A little history about the `yes` command in Unix

Original author: Matthias Endler
  • Transfer
What do you know the simplest Unix command? There is echo, which prints a line in stdout, and there is true, which does nothing, but only ends with zero code.

Among the many simple Unix commands, a command hid yes. If you run it without arguments, you will get an endless stream of characters "y", each with a new line:

y
y
y
y
(...ну вы поняли мысль)

Although at first glance the team seems pointless, but sometimes it is useful:

yes | sh boring_installation.sh

Ever installed a program that requires you to type "y" and press Enter to install? The team yescomes to the rescue! She will neatly complete this task, so you can not be distracted from watching the Pootie Tang .

Write yes


Here is the basic version on ... hmm ... BASIC.

10 PRINT "y"
20 GOTO 10

And here is the same thing in Python:

while True:
    print("y")

Seems simple? Wait a minute!

As it turns out, such a program runs quite slowly.
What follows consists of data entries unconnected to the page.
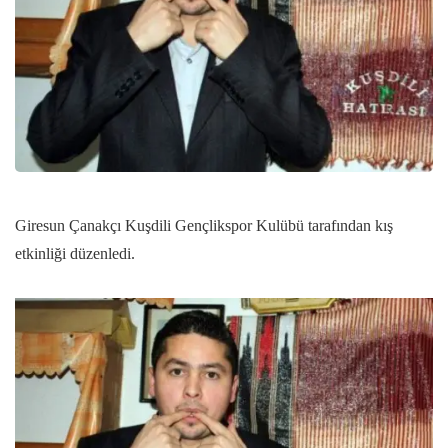
Giresun Çanakçı Kuşdili Gençlikspor Kulübü tarafından kış
etkinliği düzenledi.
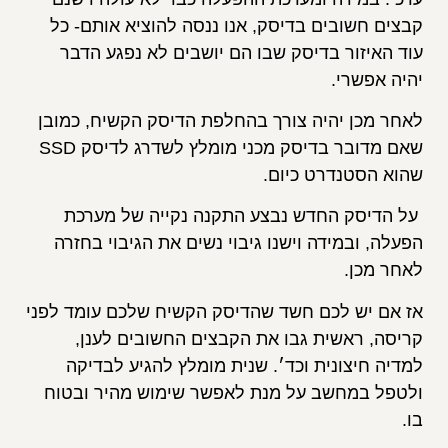
קבצים חשובים בדיסק, אנו ננסה להוציא אותם- כל
עוד האיזור בדיסק שבו הם יושבים לא נפגע הדבר
יהיה אפשרי.
לאחר מכן יהיה צורך בהחלפת הדיסק הקשיח, כמובן
שאם מדובר בדיסק מכני מומלץ לשדרג לדיסק SSD
שהוא הסטנדרט כיום.
על הדיסק החדש נבצע התקנה נקייה של מערכת
הפעלה, ובמידה וישנו גיבוי נשים את הגיבוי בחזרה
לאחר מכן.
אז אם יש לכם חשד שהדיסק הקשיח שלכם עומד לפני
קריסה, ראשית גבו את הקבצים החשובים לענן,
למדיה חיצונית וכד׳. שנית מומלץ להגיע לבדיקה
ולטפל במחשב על מנת לאפשר שימוש מהיר ובטוח
בו.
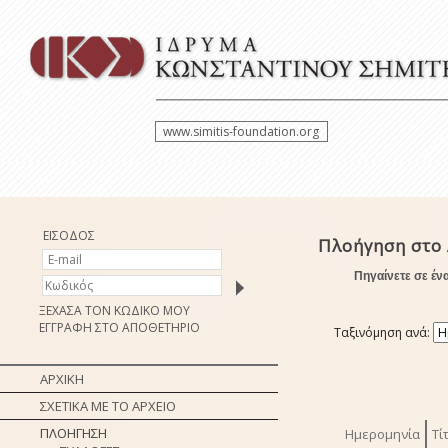
www.simitis-foundation.org
ΕΙΣΟΔΟΣ
Πλοήγηση στο
Πηγαίνετε σε έν
ΞΕΧΑΣΑ ΤΟΝ ΚΩΔΙΚΟ ΜΟΥ
ΕΓΓΡΑΦΗ ΣΤΟ ΑΠΟΘΕΤΗΡΙΟ
Ταξινόμηση ανά:
ΑΡΧΙΚΗ
ΣΧΕΤΙΚΑ ΜΕ ΤΟ ΑΡΧΕΙΟ
ΠΛΟΗΓΗΣΗ
Ημερομηνία
Τί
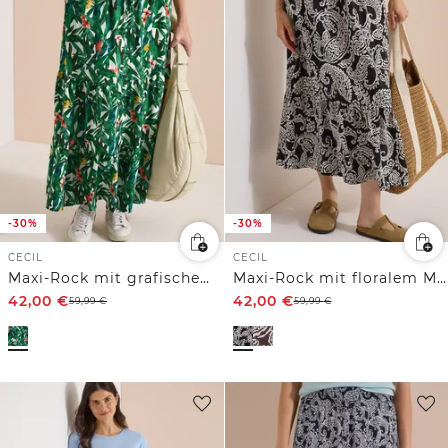
-30%
-30%
CECIL
CECIL
Maxi-Rock mit grafischem Muster
Maxi-Rock mit floralem Muster
42,00
€
42,00
€
59,99
€
59,99
€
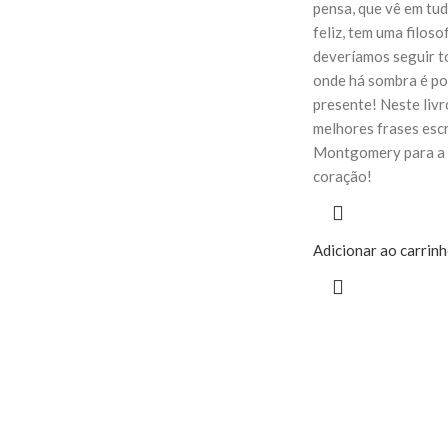
pensa, que vê em tu
feliz, tem uma filoso
deveríamos seguir to
onde há sombra é po
presente! Neste livr
melhores frases esc
Montgomery para a 
coração!
Adicionar ao carrin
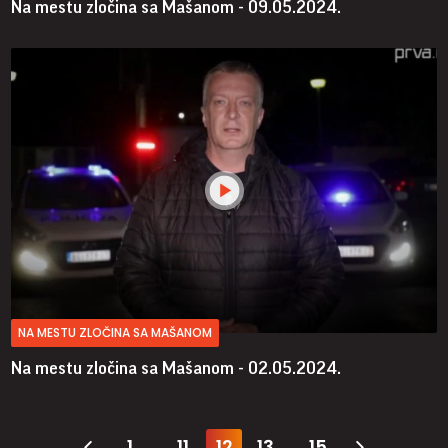
Na mestu zločina sa Mašanom - 09.05.2024.
NA MESTU ZLOČINA SA MAŠANOM
Na mestu zločina sa Mašanom - 02.05.2024.
1
11
12
13
15
...
...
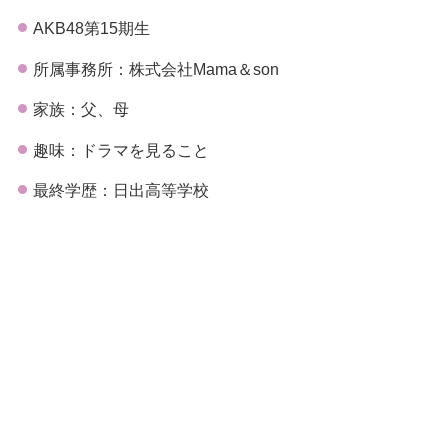
AKB48第15期生
所属事務所：株式会社Mama＆son
家族：父、母
趣味：ドラマを見ること
最終学歴：日出高等学校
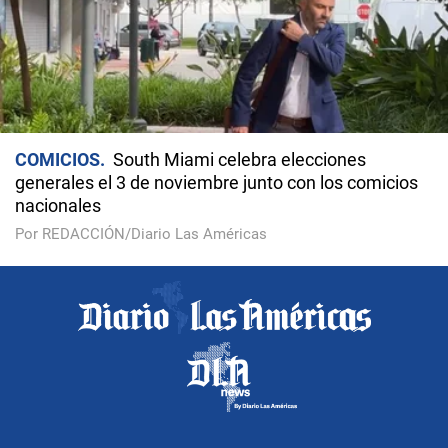
COMICIOS
South Miami celebra elecciones
generales el 3 de noviembre junto con los comicios
nacionales
Por REDACCIÓN/Diario Las Américas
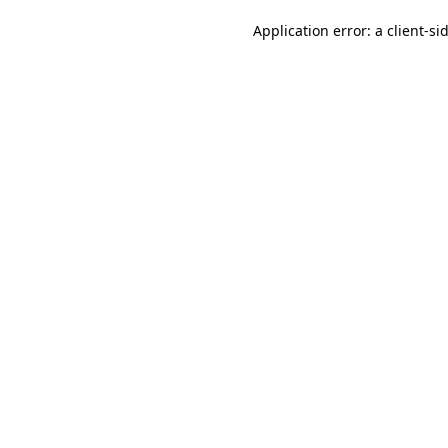
Application error: a client-s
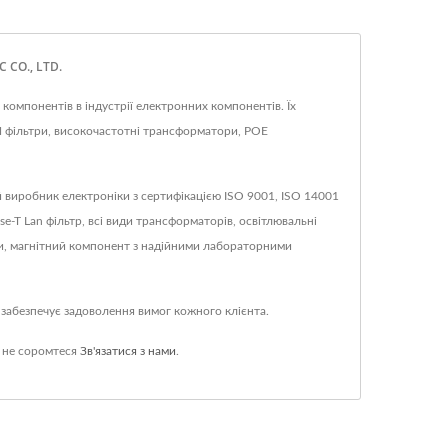
 CO., LTD.
компонентів в індустрії електронних компонентів. Їх
 фільтри, високочастотні трансформатори, POE
ий виробник електроніки з сертифікацією ISO 9001, ISO 14001
-T Lan фільтр, всі види трансформаторів, освітлювальні
ти, магнітний компонент з надійними лабораторними
 забезпечує задоволення вимог кожного клієнта.
 не соромтеся
Зв'язатися з нами
.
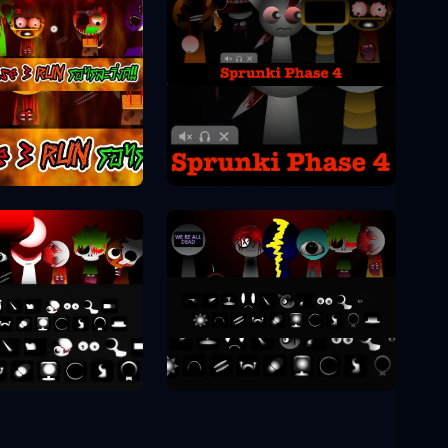
Sprunki Phase 4
unki Phase 3
unki Phase 8
Sprunki Phase 9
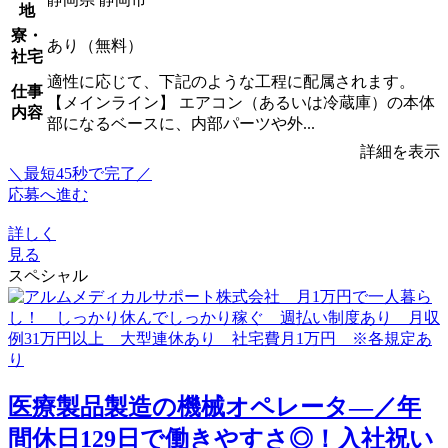
地
寮・
あり（無料）
社宅
適性に応じて、下記のような工程に配属されます。
仕事
【メインライン】 エアコン（あるいは冷蔵庫）の本体
内容
部になるベースに、内部パーツや外...
詳細を表示
＼最短45秒で完了／
応募へ進む
詳しく
見る
スペシャル
医療製品製造の機械オペレータ―／年
間休日129日で働きやすさ◎！入社祝い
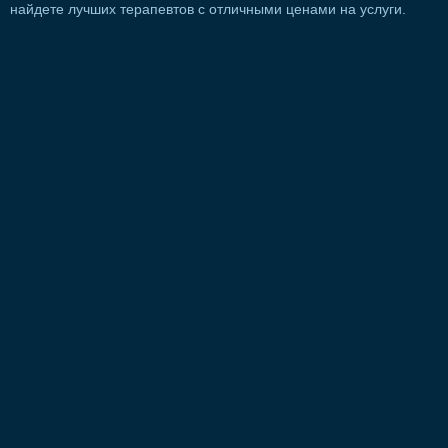
найдете лучших терапевтов с отличными ценами на услуги.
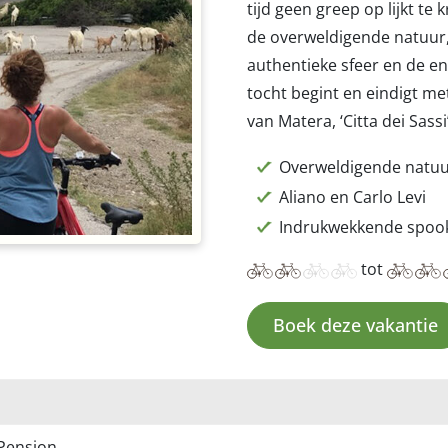
tijd geen greep op lijkt te 
de overweldigende natuur,
authentieke sfeer en de e
tocht begint en eindigt me
van Matera, ‘Citta dei Sassi’
Overweldigende natu
Aliano en Carlo Levi
Indrukwekkende spoo
tot
Boek deze vakantie
 Pension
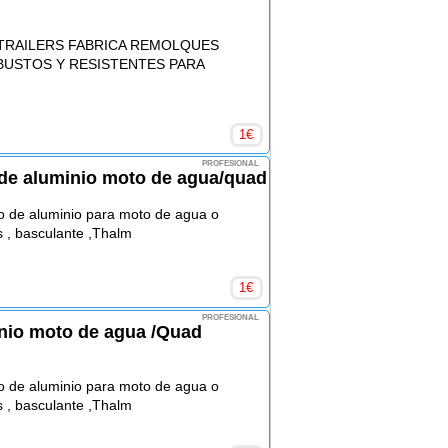
TRAILERS FABRICA REMOLQUES
BUSTOS Y RESISTENTES PARA
1
€
PROFESIONAL
de aluminio moto de agua/quad
o de aluminio para moto de agua o
 , basculante ,Thalm
1
€
PROFESIONAL
nio moto de agua /Quad
o de aluminio para moto de agua o
 , basculante ,Thalm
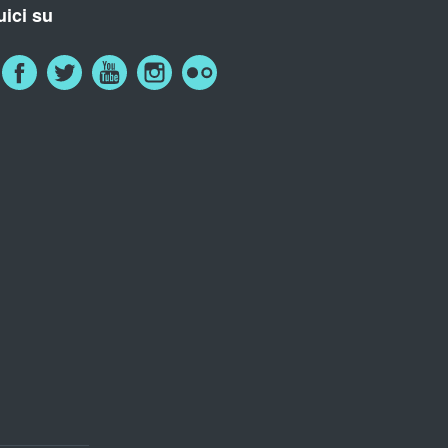
ici su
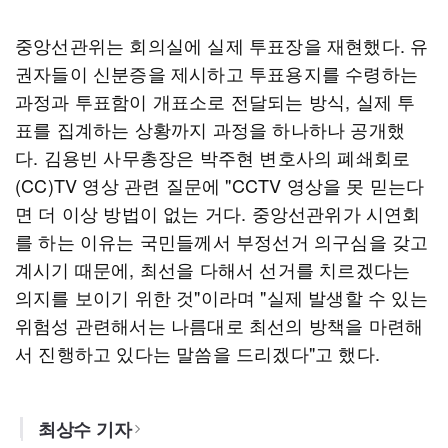
중앙선관위는 회의실에 실제 투표장을 재현했다. 유
권자들이 신분증을 제시하고 투표용지를 수령하는
과정과 투표함이 개표소로 전달되는 방식, 실제 투
표를 집계하는 상황까지 과정을 하나하나 공개했
다. 김용빈 사무총장은 박주현 변호사의 폐쇄회로
(CC)TV 영상 관련 질문에 "CCTV 영상을 못 믿는다
면 더 이상 방법이 없는 거다. 중앙선관위가 시연회
를 하는 이유는 국민들께서 부정선거 의구심을 갖고
계시기 때문에, 최선을 다해서 선거를 치르겠다는
의지를 보이기 위한 것"이라며 "실제 발생할 수 있는
위험성 관련해서는 나름대로 최선의 방책을 마련해
서 진행하고 있다는 말씀을 드리겠다"고 했다.
최상수 기자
python yes.py | pv -r > /dev/null
[4.17MiB/s]

Compare with the built-in version on my "poppy":

yes | pv -r > /dev/null
[34.2MiB/s]

So I tried to write a faster version in Rust. Here is my first attempt:

use std::env;
fn main() {
  let expletive = env::args().nth(1).unwrap_or("y".into());
  loop {
    println!("{}", expletive);
  }
}

Some explanations:

  • The line we print in the loop is the first command line parameter called expletive . I learned this word from the manual yes.
  • I use unwrap_orto get expletive from parameters. If parameters are not set, the default is "y".
  • The default parameter is converted from string fragment ( &str) to owned()in heap ( String) with into().

We will test.

cargo run --release | pv -r > /dev/null
   Compiling yes v0.1.0
    Finished release [optimized] target(s) in 1.0 secs
     Running `target/release/yes`
[2.35MiB/s]

Oops, nothing really improved. It is even slower than the Python version! This interested me, so I looked for the source code for the implementation in C.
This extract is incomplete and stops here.